Ousmane Sonko, figure politique majeure du Sénégal, revient sur les performances décevantes des équipes africaines lors de la Coupe du monde 2026. Malgré une participation élargie, il pointe des lacunes structurelles persistantes dans le football du continent, exigeant une réforme en profondeur des modèles de gestion et de préparation des sélections.

Dans un échange exclusif, Ousmane Sonko, président de l’Assemblée nationale et leader du mouvement Pastef/Les Patriotes, a partagé son analyse sur la représentation du Sénégal et de l’Afrique lors du Mondial 2026. Ses déclarations, relayées par les médias internationaux, mettent en lumière les défis majeurs qui freinent l’émergence du football sénégalais sur la scène mondiale.

L’élargissement du nombre de sélections africaines qualifiées pour la Coupe du monde 2026 n’est pas un privilège, mais une obligation découlant de l’augmentation des places allouées par la FIFA. Cette évolution quantitative ne doit pas masquer les problématiques qualitatives qui continuent de pénaliser le développement du football africain.

Sans s’attarder sur les polémiques entourant cette compétition, Ousmane Sonko a souligné l’attitude parfois trop conciliante de la FIFA envers certains aspects du tournoi. Son attention se porte avant tout sur les défauts internes du football africain, qu’il juge responsables des éliminations précoces de plusieurs nations, dont le Sénégal.

Quelles leçons pour le football africain ?

Pour le leader politique, la Coupe du monde 2026 a surtout révélé des faiblesses récurrentes : une gestion approximative des sélections, des structures administratives fragiles et un manque de rigueur disciplinaire.

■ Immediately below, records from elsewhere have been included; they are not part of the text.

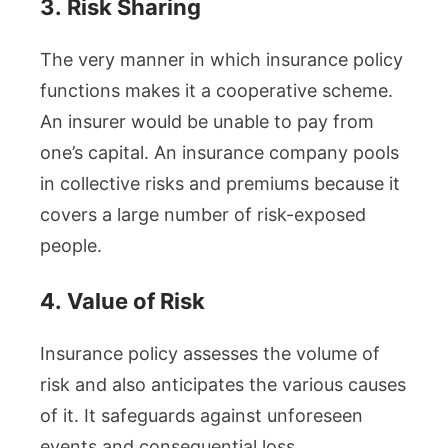
3.
Risk Sharing
The very manner in which insurance policy
functions makes it a cooperative scheme.
An insurer would be unable to pay from
one’s capital. An insurance company pools
in collective risks and premiums because it
covers a large number of risk-exposed
people.
4.
Value of Risk
Insurance policy assesses the volume of
risk and also anticipates the various causes
of it. It safeguards against unforeseen
events and consequential loss.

Ces insuffisances, selon lui, ont directement impacté les résultats des équipes africaines, malgré des talents indéniables.

« Cette compétition nous a surtout montré ce qui ne fonctionne pas dans notre football », a-t-il affirmé, insistant sur l’urgence d’un changement de paradigme. Et d’ajouter : « Certaines équipes encore en lice ne surpassent pas nécessairement celles que nous avons vues s’incliner. »

Ousmane Sonko a tenu à saluer l’esprit sportif des formations victorieuses, reconnaissant leur légitimité sur le terrain. Toutefois, il a rappelé que les résultats décevants des sélections africaines imposent une réflexion collective pour bâtir des équipes compétitives sur la durée.